While I agonised over every decision in The Walking Dead, for fear that saying the wrong thing would cost me a potentially useful ally against the undead horde, I never felt particularly bothered if Colin the pig or Mr Toad thought Bigby was an asshole. Maybe those nuances will prove essential in the remaining four chapters, but without the claustrophobic immediacy that horror provides, it seems like this will be a slow burn rather than an instant nailbiter.
Where the game really stumbles is in its sporadic bursts of action. There are a couple of fights and one chase that rely heavily on QTEs, and they feel more akin to the fussy, distracting sequences from Telltale's underwhelming Jurassic Park series than the compelling scrambles for survival in The Walking Dead. You're never entirely convinced that the outcome truly depends on your inputs. Some are blatantly stacked against you, requiring Herculean button mashing or insanely fast reactions, not to test your skill but because the narrative requires Bigby to stumble or fail at certain points.

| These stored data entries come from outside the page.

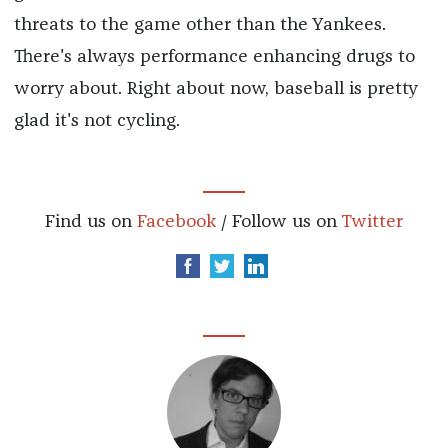
threats to the game other than the Yankees.
There's always performance enhancing drugs to
worry about. Right about now, baseball is pretty
glad it's not cycling.
Find us on
Facebook
/ Follow us on
Twitter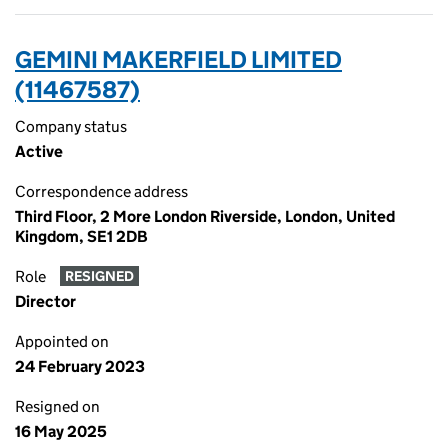
GEMINI MAKERFIELD LIMITED
(11467587)
Company status
Active
Correspondence address
Third Floor, 2 More London Riverside, London, United
Kingdom, SE1 2DB
Role
RESIGNED
Director
Appointed on
24 February 2023
Resigned on
16 May 2025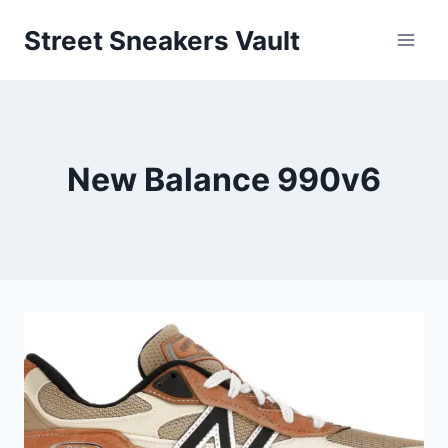
Skip
Street Sneakers Vault
to
content
New Balance 990v6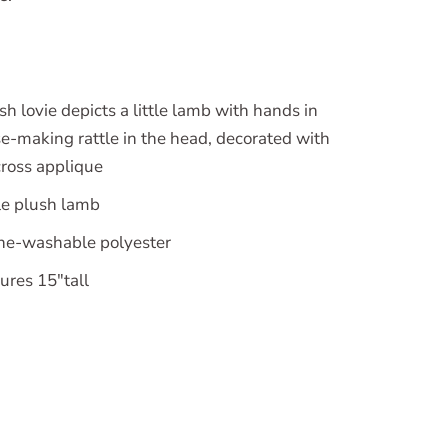
 lovie depicts a little lamb with hands in
se-making rattle in the head, decorated with
cross applique
e plush lamb
ine-washable polyester
ures 15"tall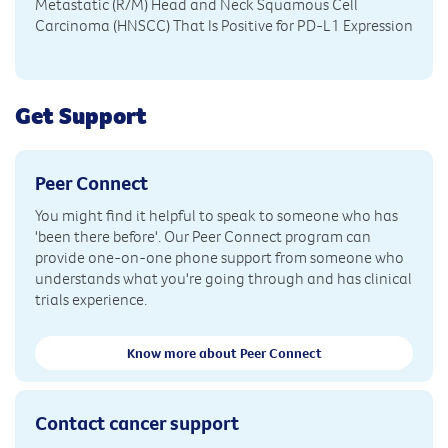
Metastatic (R/M) Head and Neck Squamous Cell
Carcinoma (HNSCC) That Is Positive for PD-L1 Expression
Get Support
Peer Connect
You might find it helpful to speak to someone who has
'been there before'. Our Peer Connect program can
provide one-on-one phone support from someone who
understands what you're going through and has clinical
trials experience.
Know more about Peer Connect
Contact cancer support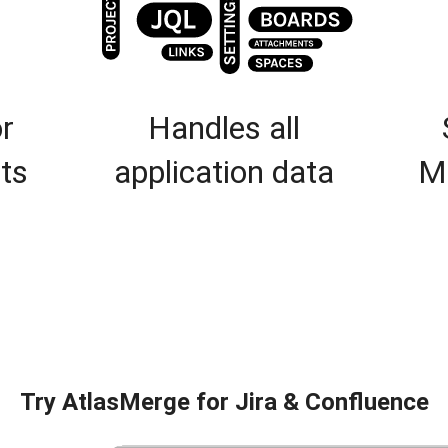
r
Handles all
ts
application data
M
Try AtlasMerge for Jira & Confluence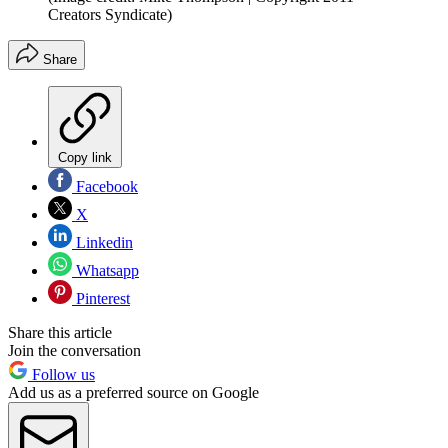
Creators Syndicate)
Share
Copy link
Facebook
X
Linkedin
Whatsapp
Pinterest
Share this article
Join the conversation
Follow us
Add us as a preferred source on Google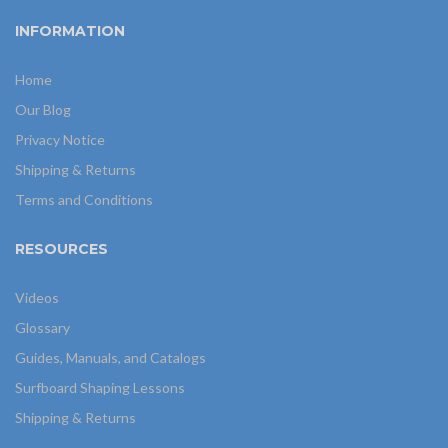
INFORMATION
Home
Our Blog
Privacy Notice
Shipping & Returns
Terms and Conditions
RESOURCES
Videos
Glossary
Guides, Manuals, and Catalogs
Surfboard Shaping Lessons
Shipping & Returns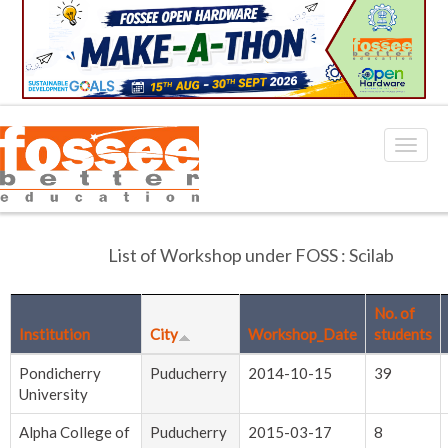
List of Workshop under FOSS : Scilab
No. of
Institution
City
Workshop_Date
students
Pondicherry
Puducherry
2014-10-15
39
University
Alpha College of
Puducherry
2015-03-17
8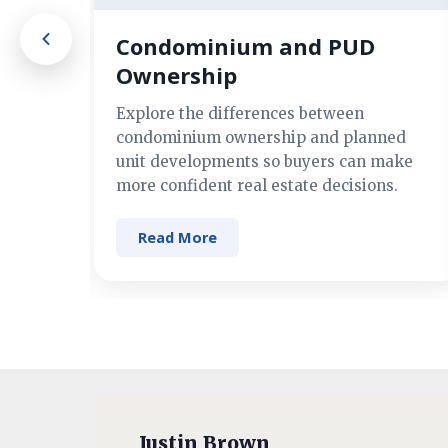
Condominium and PUD
Ownership
Explore the differences between
condominium ownership and planned
unit developments so buyers can make
more confident real estate decisions.
Read More
Justin Brown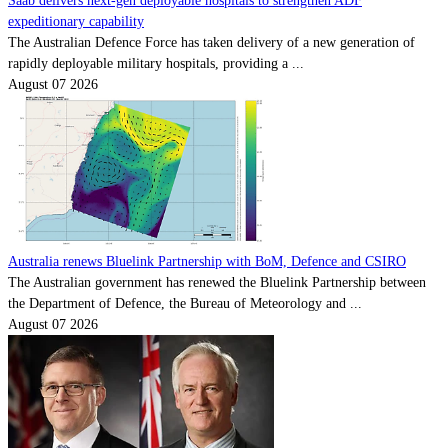
Saab delivers next-gen deployable hospitals to strengthen ADF
expeditionary capability
The Australian Defence Force has taken delivery of a new generation of
rapidly deployable military hospitals, providing a ...
August 07 2026
Australia renews Bluelink Partnership with BoM, Defence and CSIRO
The Australian government has renewed the Bluelink Partnership between
the Department of Defence, the Bureau of Meteorology and ...
August 07 2026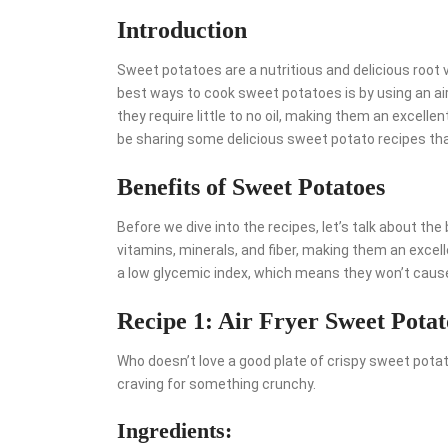
Introduction
Sweet potatoes are a nutritious and delicious root v
best ways to cook sweet potatoes is by using an air f
they require little to no oil, making them an excellent
be sharing some delicious sweet potato recipes that
Benefits of Sweet Potatoes
Before we dive into the recipes, let’s talk about th
vitamins, minerals, and fiber, making them an excelle
a low glycemic index, which means they won’t cause 
Recipe 1: Air Fryer Sweet Potat
Who doesn’t love a good plate of crispy sweet potato
craving for something crunchy.
Ingredients: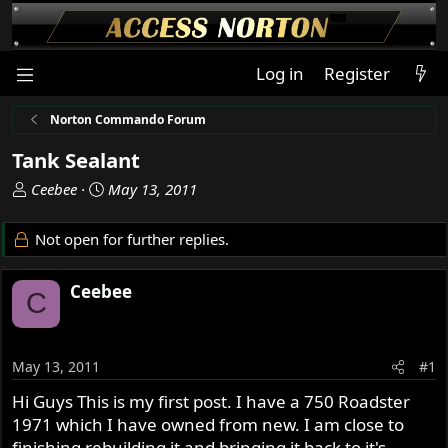
Log in
Register
Norton Commando Forum
Tank Sealant
T
S
Ceebee
May 13, 2011
h
t
r
a
Not open for further replies.
e
r
a
t
Ceebee
d
d
C
s
a
t
t
a
e
May 13, 2011
#1
r
t
Hi Guys This is my first post. I have a 750 Roadster
e
1971 which I have owned from new. I am close to
r
finishing rebuilding it and bringing it back to it's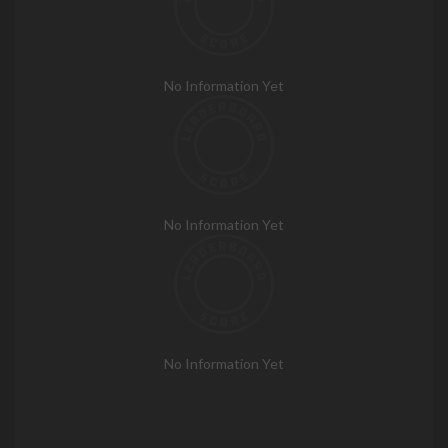
No Information Yet
No Information Yet
No Information Yet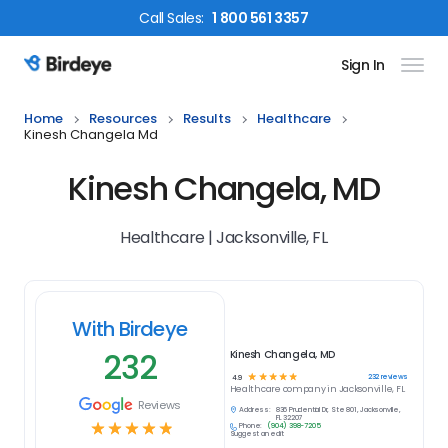
Call
Sales
:
1 800 561 3357
Sign In
Birdeye Logo
Home
Resources
Results
Healthcare
Kinesh Changela Md
Kinesh Changela, MD
Healthcare | Jacksonville, FL
With Birdeye
232
Kinesh Changela, MD
☆
☆
☆
☆
☆
232
reviews
4.9
Healthcare
company in
Jacksonville, FL
Reviews
Address:
836 Prudential Dr, Ste 801, Jacksonville,
FL 32207
☆
☆
☆
☆
☆
Phone:
(904) 398-7205
Suggest an edit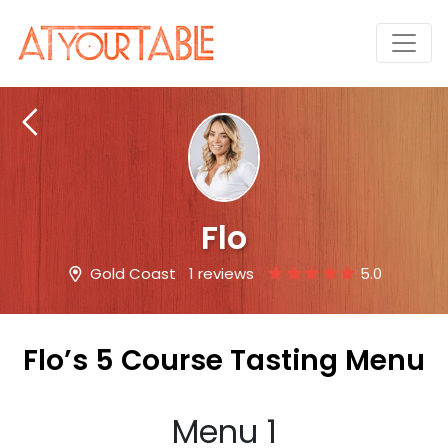
Flo
Gold Coast
1 reviews
5.0
Flo’s 5 Course Tasting Menu
Menu 1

Such moments are thankfully both rare and brief, and the game is on much stronger ground when it comes to simply telling its story. The writing is funny or thrilling as needed, and the narrative is deliciously efficient, moving with the crisp, fat-free pacing of a true pulp detective novel. Interactive fiction requires a delicate balancing act between player agency and narrative momentum, and Telltale manages it with deceptive grace. There are moments when you'll feel like you're being moved along against your will, but these are rare.
Reviewing any episodic game on the basis of the first chapter is always problematic, because so much has yet to pay off. Certainly, in the absence of The Walking Dead's knife-edge emotional stakes, it would be good to see subsequent chapters raising the bar with regards to gameplay. As much as this episode is a joy for your eyes and ears, it does leave the grey matter in between fairly untaxed.
But, story-wise, I'm hooked. The characters are fascinating, the plot heavy with potential, and my faith in Telltale's skill is high. Consider this score a work in progress then, with the expectation that it will rise over the coming months as Mr Wolf's investigation deepens.